Alan Ruby and Kim Beazley spent six years working together to modernize Australia’s education system.

Beazley — then Minister of Employment, Education, Training, and Youth Affairs — and Ruby, his Deputy Secretary, led the country’s first significant steps towards a national curriculum framework, expanded the scope of Australia’s system of vocational and higher education, prioritized the teaching of east-Asian languages, and opened up universities and colleges to more foreign students.

After that, Ruby went on to work for the World Bank and Atlantic Philanthropies before coming to Penn GSE, where he has served as a Senior Fellow working to improve higher education programs around the world. Beazley eventually became Australia’s Ambassador to the United States.

They had a happy reunion earlier this summer when Beazley invested Ruby in the Order of Australia — that country’s award for achievement and merit in service to country and humanity.

“Alan was a superb senior public servant, innovative and lateral thinking, in ways folk don’t normally associate with the bureaucracy,” Beazley said. “It was very satisfying to see that all those attributes, spread across a variety of his endeavours over the years, had seen him so honoured.”

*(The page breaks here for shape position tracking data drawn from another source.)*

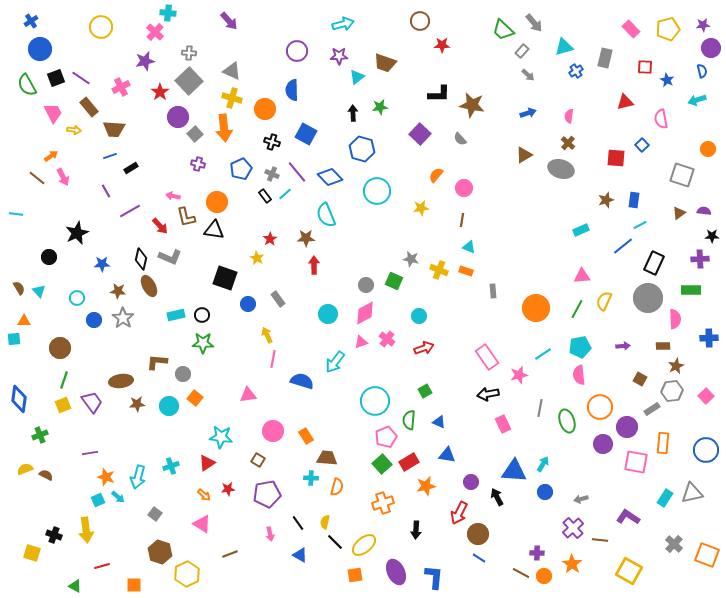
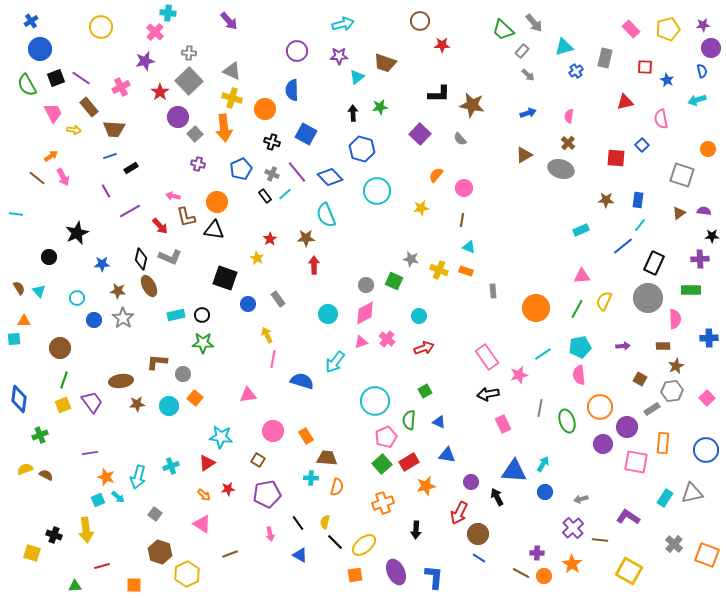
brown star at (606, 200): rotated 21 degrees clockwise
blue rectangle at (634, 200): moved 4 px right
cyan line at (640, 225): rotated 24 degrees counterclockwise
pink square at (706, 396): moved 1 px right, 2 px down
green triangle at (75, 586): rotated 32 degrees counterclockwise
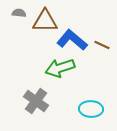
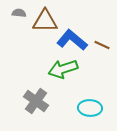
green arrow: moved 3 px right, 1 px down
cyan ellipse: moved 1 px left, 1 px up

Ruby’s career has spanned decades and continents, and he continues to explore ways to improve education around the globe.

After serving in Australian government, Ruby was recruited by the World Bank to work in East Asia. At the time, the region was riding a wave of economic success.

But within weeks of Ruby’s arrival, the so-called Asian Tigers began crashing. The World Bank stepped in.

“Our first priority was to keep the kids in school,” Ruby said.

In Indonesia, Ruby said, “we were afraid they would finish primary school to drop out and start working, or begging, or even enter the sex industry.”

He oversaw the creation of a nation-wide scholarship program there that paid students families when students attended secondary school. These payments were all cash. Concerned about money vanishing before it could reach families in need, his team found a creative solution by using local post offices as pick up points. 

In 2000, he joined Atlantic Philanthropies, to help design the plan to best spend an $8 billion endowment while the donor was still alive.

That eventually led to Philadelphia and Penn GSE. Ruby helped launch the International Educational Development Program, then began working in the Higher Education Division.

He was instrumental in establishing a relationship with education leaders in Kazakhstan, where he, professors Matt Hartley, Bob Zemsky and others have consulted with the government trying to modernize its university system.

When Kazakh leaders wanted to open an English-language university — with a goal preparing graduates for Master’s and Ph.D. programs at world-class institutions around the world — Ruby advised on founding Nazarbayev University. Its first class graduated this May, and 150 of these graduates are continuing their education outside Kazakhstan, at universities including M.I.T.

Ruby and Hartley are now putting together a book on what they’ve learned from working in Kazakhstan. Closer to home, he’s looking at what the makers of massive open online courses can learn from social media about building and retaining users and continues teaching about the many ways education can give all young people more choices in life.